At the close of Lieut. Crawford’s remarks, the school sang, “Te Deum” from Creation with fine vocal effects. Mr. Oleson then gave notice that John H. Wise, the contractor of a miniature bridge, 18 inches long, 7½ inches wide, with planks ⅛ inch thickness, was to mount it. Mr. Wise weighs 180 pounds, yet the bridge had resistance for twenty pounds more. Some very fine specimens of work done by the boys were exhibited, noticeable among which were John Spencer’s and Waiamau’s exhibits. The specimens showed the great talent and skill possessed by the native boys.

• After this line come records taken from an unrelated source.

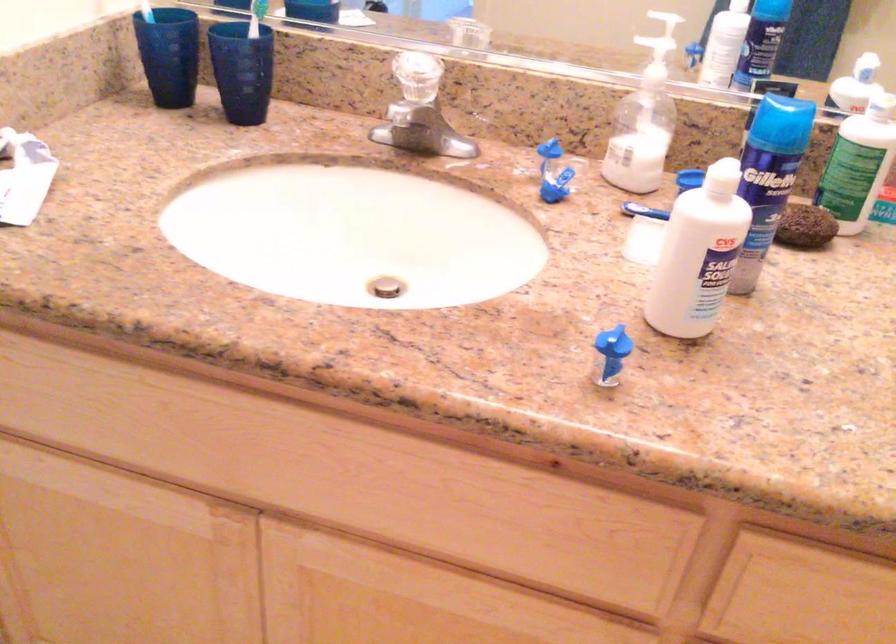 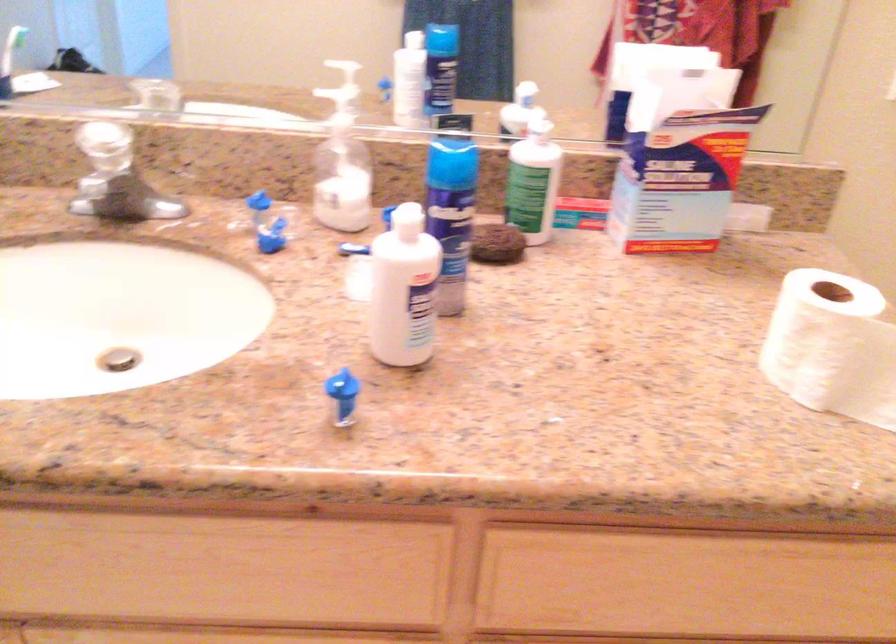 In the second image, find the point that corresponds to the point at 796,228 in the first image.

(496, 243) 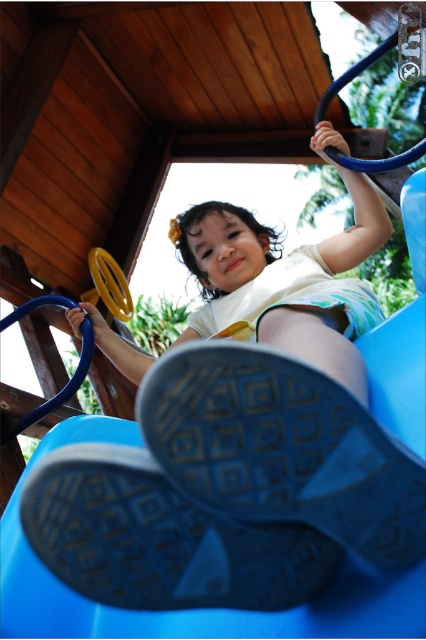 Question: Which of the following is the closest to the observer?

Choices:
 (A) smooth white shirt at center
 (B) matte blue slide at lower center

Answer: (B)

Question: Can you confirm if matte blue slide at lower center is wider than smooth white shirt at center?

Choices:
 (A) no
 (B) yes

Answer: (A)

Question: Which object appears closest to the camera in this image?

Choices:
 (A) matte blue slide at lower center
 (B) smooth white shirt at center

Answer: (A)

Question: Is matte blue slide at lower center closer to camera compared to smooth white shirt at center?

Choices:
 (A) yes
 (B) no

Answer: (A)

Question: From the image, what is the correct spatial relationship of matte blue slide at lower center in relation to smooth white shirt at center?

Choices:
 (A) above
 (B) below

Answer: (B) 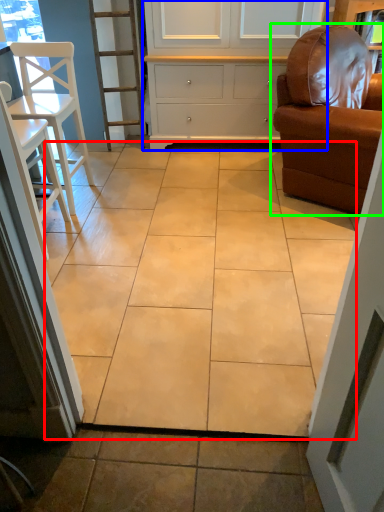 Question: Considering the real-world distances, which object is closest to ceramic tile (highlighted by a red box)? cabinetry (highlighted by a blue box) or chair (highlighted by a green box).

Choices:
 (A) cabinetry
 (B) chair

Answer: (B) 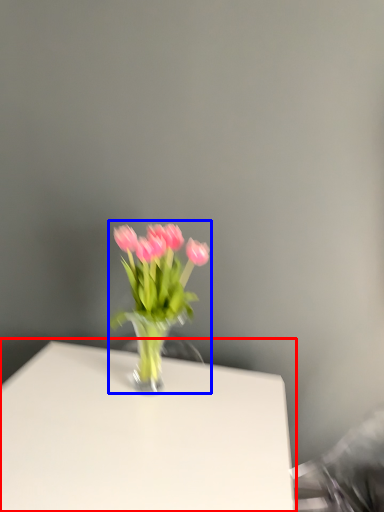 Question: Which point is further to the camera, table (highlighted by a red box) or floral arrangement (highlighted by a blue box)?

Choices:
 (A) table
 (B) floral arrangement

Answer: (B) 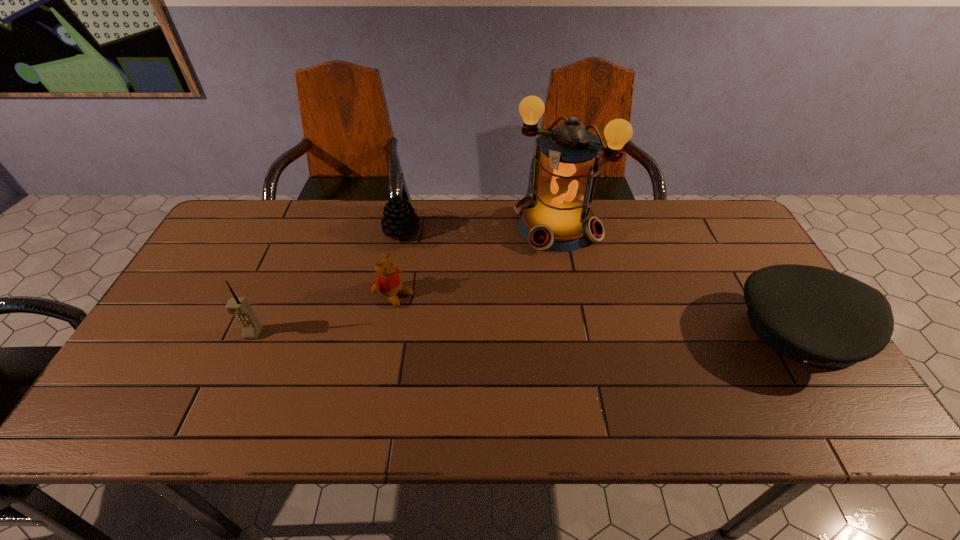 I want to click on the leftmost object, so click(x=239, y=306).

This screenshot has width=960, height=540. Identify the location of the fourth shortest object. (239, 306).

You are a GUI agent. You are given a task and a screenshot of the screen. Output one action in this format:
    pyautogui.click(x=<x>, y=<y>)
    Task: Click on the beret
    This screenshot has width=960, height=540.
    Given the screenshot: What is the action you would take?
    pyautogui.click(x=816, y=316)

Find the location of a particular element. This screenshot has height=540, width=960. teddy bear is located at coordinates (388, 283).

You are a GUI agent. You are given a task and a screenshot of the screen. Output one action in this format:
    pyautogui.click(x=<x>, y=<y>)
    Task: Click on the lantern
    Image resolution: width=960 pixels, height=540 pixels.
    Given the screenshot: What is the action you would take?
    pyautogui.click(x=557, y=217)

The height and width of the screenshot is (540, 960). In order to click on the tallest object in this screenshot , I will do `click(557, 217)`.

This screenshot has width=960, height=540. What are the coordinates of `pinecone` in the screenshot? It's located at pos(399,219).

Identify the location of vacant space located on the front of the cellular telephone, where the keypad is located. This screenshot has width=960, height=540. (237, 371).

This screenshot has height=540, width=960. I want to click on vacant region located on the front-facing side of the teddy bear, so [530, 381].

The width and height of the screenshot is (960, 540). In order to click on vacant space situated on the front-facing side of the teddy bear in this screenshot , I will do `click(448, 328)`. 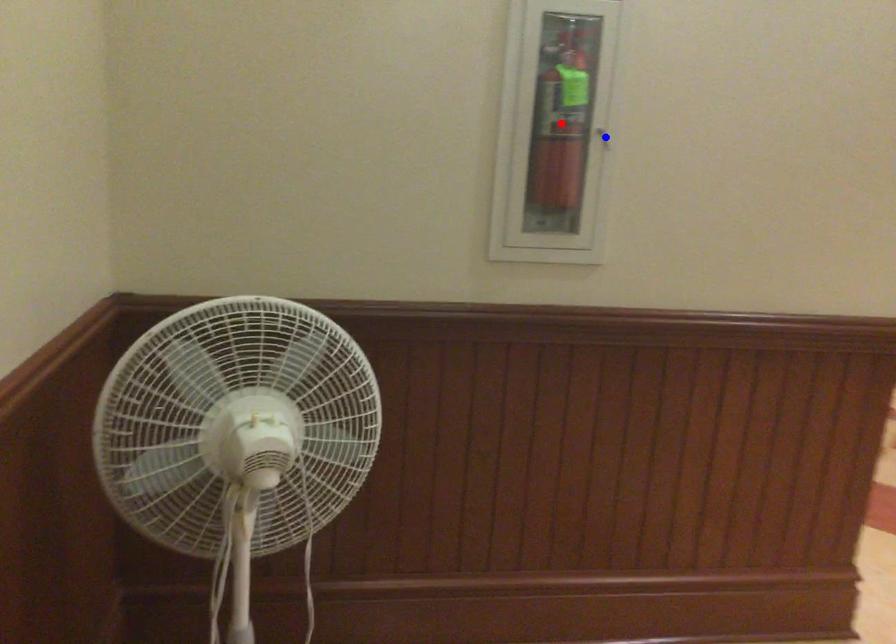 Question: In the image, two points are highlighted. Which point is nearer to the camera? Reply with the corresponding letter.

Choices:
 (A) blue point
 (B) red point

Answer: (B) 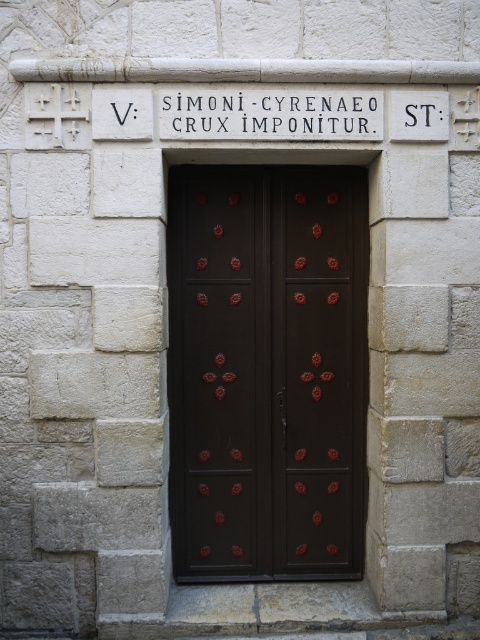 You are standing in front of the stone wall with the wooden door and the plaque. You notice two points marked on the wall. The first point is at coordinates point (245,321) and the second is at point (360,122). From your perspective, which point is closer to you?

Point (360,122) is closer to you because point (245,321) is behind it.

You are standing in front of a historic stone wall with a door and a sign. You need to locate the dark wood door at center and the white stone sign at center. According to their positions, which object is positioned to the left from your perspective?

The dark wood door at center is to the left of the white stone sign at center, so the dark wood door at center is positioned to the left. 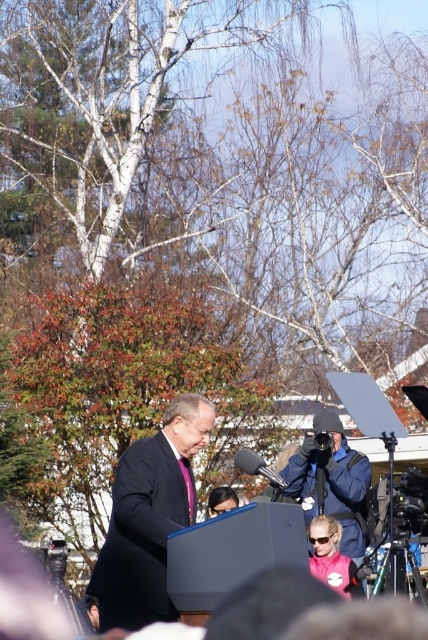 Question: From the image, what is the correct spatial relationship of matte black suit at center in relation to matte black camera at center?

Choices:
 (A) left
 (B) right

Answer: (A)

Question: Which point is farther to the camera?

Choices:
 (A) matte black suit at center
 (B) matte black camera at center

Answer: (B)

Question: Can you confirm if matte black suit at center is thinner than matte black camera at center?

Choices:
 (A) yes
 (B) no

Answer: (B)

Question: Does matte black suit at center have a smaller size compared to matte black camera at center?

Choices:
 (A) no
 (B) yes

Answer: (A) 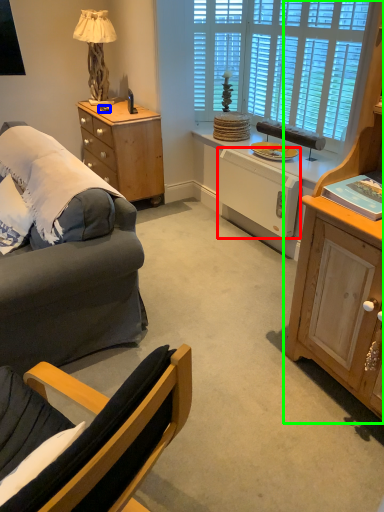 Question: Estimate the real-world distances between objects in this image. Which object is closer to appliance (highlighted by a red box), remote control (highlighted by a blue box) or cabinetry (highlighted by a green box)?

Choices:
 (A) remote control
 (B) cabinetry

Answer: (B) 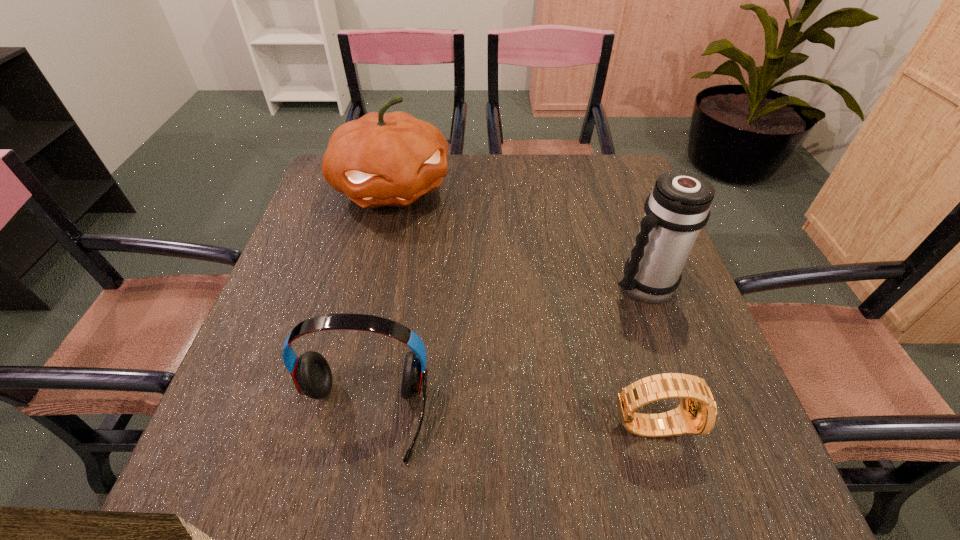 This screenshot has height=540, width=960. In order to click on vacant space that's between the third tallest object and the thermos bottle in this screenshot , I will do `click(503, 350)`.

Image resolution: width=960 pixels, height=540 pixels. What are the coordinates of `empty location between the third nearest object and the farthest object` in the screenshot? It's located at (517, 237).

At what (x,y) coordinates should I click in order to perform the action: click on empty space between the headset and the pumpkin. Please return your answer as a coordinate pair (x, y). The image size is (960, 540). Looking at the image, I should click on (377, 302).

Identify the location of empty space that is in between the thermos bottle and the watch. Image resolution: width=960 pixels, height=540 pixels. (647, 355).

This screenshot has width=960, height=540. I want to click on vacant area that lies between the third nearest object and the watch, so click(647, 355).

Where is `the second closest object to the thermos bottle`? This screenshot has height=540, width=960. the second closest object to the thermos bottle is located at coordinates (382, 159).

Locate an element on the screen. This screenshot has width=960, height=540. object that ranks as the closest to the pumpkin is located at coordinates (678, 207).

Identify the location of free location that satisfies the following two spatial constraints: 1. on the front side of the farthest object; 2. on the left side of the third nearest object. (369, 286).

You are a GUI agent. You are given a task and a screenshot of the screen. Output one action in this format:
    pyautogui.click(x=<x>, y=<y>)
    Task: Click on the vacant position in the image that satisfies the following two spatial constraints: 1. with the microphone attached to the side of the shortest object; 2. on the face of the headset
    This screenshot has height=540, width=960.
    Given the screenshot: What is the action you would take?
    pyautogui.click(x=361, y=424)

The image size is (960, 540). I want to click on blank area in the image that satisfies the following two spatial constraints: 1. with the microphone attached to the side of the second shortest object; 2. on the face of the shortest object, so click(361, 424). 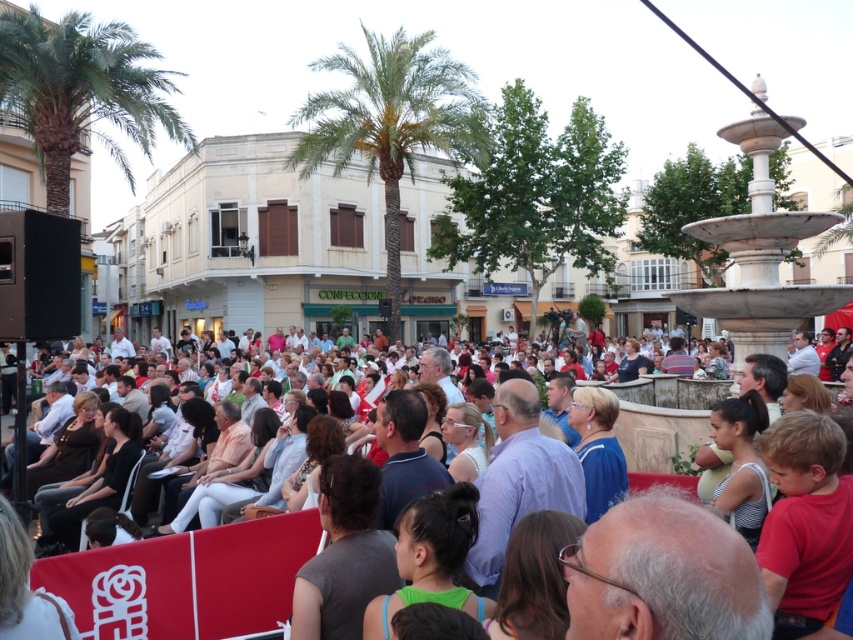 You are a photographer trying to capture a clear shot of the white marble fountain at right without the green leafy palm tree at center blocking it. Based on their positions, is this possible?

The green leafy palm tree at center is positioned over the white marble fountain at right, so it would block the view. To capture the fountain clearly, you need to move to a position where the palm tree is not directly in front of the fountain.

You are standing in the town square and want to reach the white marble fountain at right. Which direction should you move relative to the matte white crowd at center?

You should move away from the matte white crowd at center towards the white marble fountain at right since the crowd is closer to you than the fountain.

Principal Oleson thanked those present for the interest shown in the institution by their presence, after which there was a general inspection of the industrial productions of the institution. Everyone seemed to be delighted with what they saw, numbers of the objects surprising the expectation of some of the visitors, who apparently little dreamed that the boys had in so short a time made such progress in manual skill. A pamphlet of twenty pages containing Principal Oleson’s essay on “Manual Training” before the Social Science Club, and printed at the Kamehameha School press, was distributed among the visitors. Cleanly and clearly executed, this little work of itself attested the value of the training imparted in the institution.